Nomupay raises another $40 million: The Irish fintech startup makes it easier for merchants to process payments across international borders. Their latest Series C raise, valuing the company at $290 million, comes just five months after it closed a $37 million Series B. They’ll use the new funds to expand into fresh marketplaces, including a big push into Japan.
TWiST500
In just about any discussion about the state and future of AI development in the the West, the specter of Chinese advancement is raised. We’re locked in a “race” against China to drive and power the globe’s use of AI technology, we’re told. Any new regulations or limits on AI development — like, say, protections for IP owners and publishers — threatens to throttle US and European advancement and hand a premature victory to our Chinese rivals.
While the specific consequences for “winning” or “losing” the AI race aren’t entirely clear, both regions and their respective tech industries are certainly BEHAVING like they’re locked in a life-or-death struggle, with AI serving as a sort of Technological Thunderdome: two countries enter, but only one leaves.
Take the Chinese lab and TWiST 500 members DeepSeek.

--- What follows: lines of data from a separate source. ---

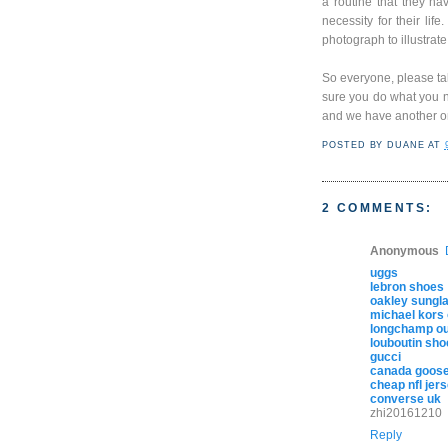
a routine that they ha
necessity for their lif
photograph to illustrate
So everyone, please ta
sure you do what you n
and we have another on
POSTED BY
DUANE
AT
2 COMMENTS:
Anonymous
uggs
lebron shoes
oakley sungl
michael kors 
longchamp out
louboutin sho
gucci
canada goose
cheap nfl jer
converse uk
zhi20161210
Reply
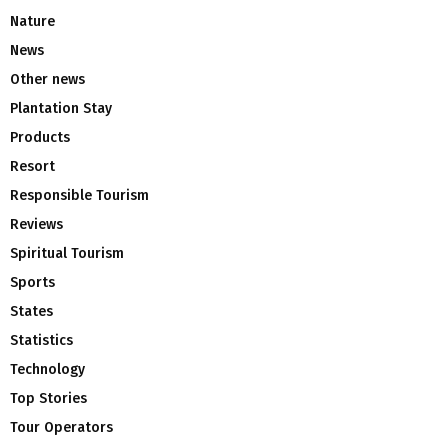
Nature
News
Other news
Plantation Stay
Products
Resort
Responsible Tourism
Reviews
Spiritual Tourism
Sports
States
Statistics
Technology
Top Stories
Tour Operators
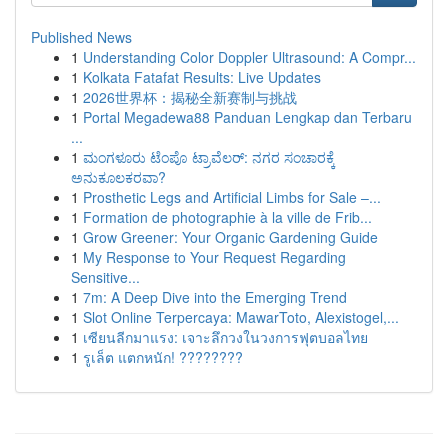
Published News
1
Understanding Color Doppler Ultrasound: A Compr...
1
Kolkata Fatafat Results: Live Updates
1
2026世界杯：揭秘全新赛制与挑战
1
Portal Megadewa88 Panduan Lengkap dan Terbaru
...
1
ಮಂಗಳೂರು ಟೆಂಪೊ ಟ್ರಾವೆಲರ್: ನಗರ ಸಂಚಾರಕ್ಕೆ
ಅನುಕೂಲಕರವಾ?
1
Prosthetic Legs and Artificial Limbs for Sale –...
1
Formation de photographie à la ville de Frib...
1
Grow Greener: Your Organic Gardening Guide
1
My Response to Your Request Regarding
Sensitive...
1
7m: A Deep Dive into the Emerging Trend
1
Slot Online Terpercaya: MawarToto, Alexistogel,...
1
เซียนลีกมาแรง: เจาะลึกวงในวงการฟุตบอลไทย
1
รูเล็ต แตกหนัก! ????????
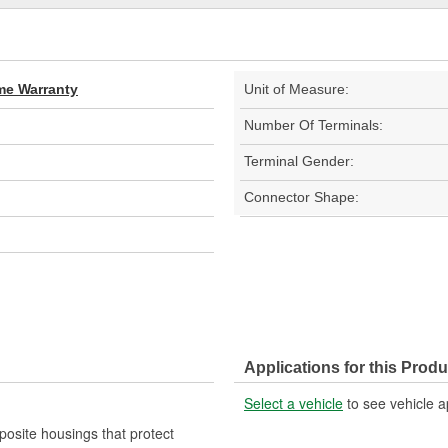
ime Warranty
Unit of Measure:
Number Of Terminals:
Terminal Gender:
Connector Shape:
Applications for this Produ
Select a vehicle
to see vehicle a
mposite housings that protect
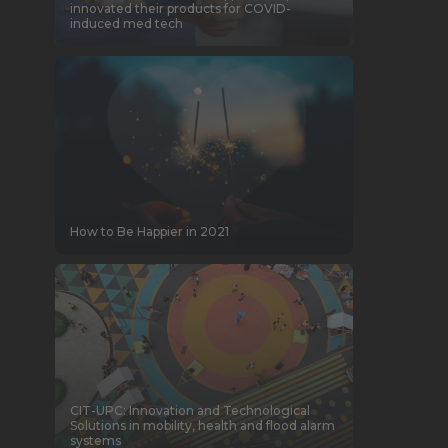
innovated their products for COVID-
induced med tech
How to Be Happier in 2021
CIT-UPC: Innovation and Technological
Solutions in mobility, health and flood alarm
systems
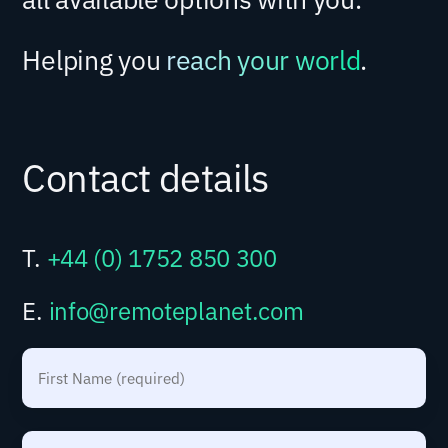
Helping you
reach your world
.
Contact details
T.
+44 (0) 1752 850 300
E.
info@remoteplanet.com
N
a
m
F
e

They’ve been accused in the past of “borrowing” from OpenAI’s work to train models of their own. DeepSeek’s V3 memorably identified itself as “ChatGPT” to some observers back in December, and OpenAI has reported to the press that it has evidence of DeepSeek using a technique called “distillation” to extract data from their models.
Now, it seems that DeepSeek has moved on… to borrowing technology from Google’s Gemini. Melbourne-based developer Sam Paech posted to X this week that he has evidence showing DeepSeek’s latest model has been trained on Gemini outputs. It’s circumstantial — DeepSeek’s R1-0528 model occasionally uses words and phrases that are preferred by Gemini 2.5 Pro — but still fairly convincing, based on DeepSeek’s questionable history on this front.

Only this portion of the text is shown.